Let's make it simple and let ${\displaystyle y=\tan \left(3x\right)}$, then ${\displaystyle y^5=9y}$, so ${\displaystyle y(y^4-9)=y(y^2-3)(y^2+3)=0.}$
So ${\displaystyle y=0,\pm \sqrt{3}}$ are the real roots.
Now we go back to ${\displaystyle y=\tan \left(3x\right)=0,\pm \sqrt{3}.}$
So ${\displaystyle x=0,\tan \left(3x\right)=\pm \sqrt{3}.\tan \left(60\right)=\sqrt{3},so3x=60\text{and}x=20}$ degrees.

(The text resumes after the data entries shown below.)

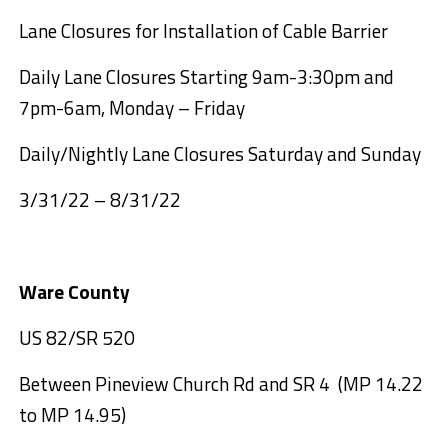
Lane Closures for Installation of Cable Barrier
Daily Lane Closures Starting 9am-3:30pm and
7pm-6am, Monday – Friday
Daily/Nightly Lane Closures Saturday and Sunday
3/31/22 – 8/31/22
Ware County
US 82/SR 520
Between Pineview Church Rd and SR 4 (MP 14.22
to MP 14.95)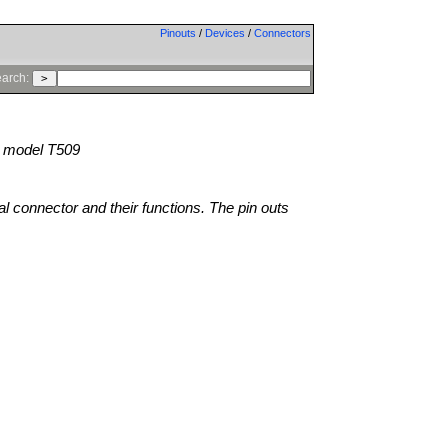
Pinouts
/
Devices
/
Connectors
arch:
model T509
al connector and their functions. The pin outs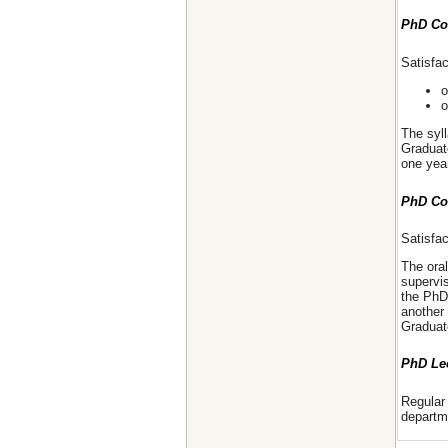
PhD Co
Satisfa
o
o
The syll
Graduat
one yea
PhD Co
Satisfa
The ora
supervis
the PhD
another
Graduat
PhD Le
Regular 
departm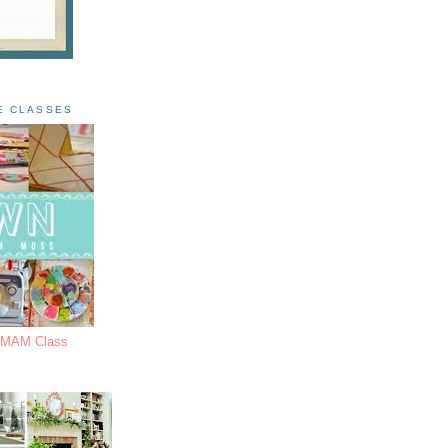
E CLASSES
s MAM Class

But we know that tangent is negative in QII and QIV. So ${\displaystyle 3x=180-60=120\text{and}x=40}$ degrees, ${\displaystyle 3x=360-60=300sox=100}$ degrees.
CHECK: x=0: ${\displaystyle \tan \left(0\right)=0so{\tan }^5\left(3x\right)=\tan \left(3x\right)=0.}$
x=20: 3x=60, ${\displaystyle \tan \left(60\right)=\sqrt{3}\text{and}{\tan }^5\left(60\right)=9\sqrt{3}=9\tan \left(60\right).}$
x=40: 3x=120, ${\displaystyle \tan \left(120\right)=-\sqrt{3}\text{and}{\tan }^5\left(120\right)=-9\sqrt{3}=9\tan \left(120\right).}$
x=100: 3x=300, ${\displaystyle \tan \left(300\right)=-\sqrt{3}\text{and}{\tan }^5\left(300\right)=-9\sqrt{3}=9\tan \left(300\right).}$
But we can add 360 to 0, 60, 120 and 300, then divide by 3 to find all possible angles, so the solution is:
${\displaystyle x=\left(\frac{1}{3}\right)(360n+0)=120n,\left(\frac{1}{3}\right)(360n+60)=120n+20,120n+40,120n+100}$ where n is an integer.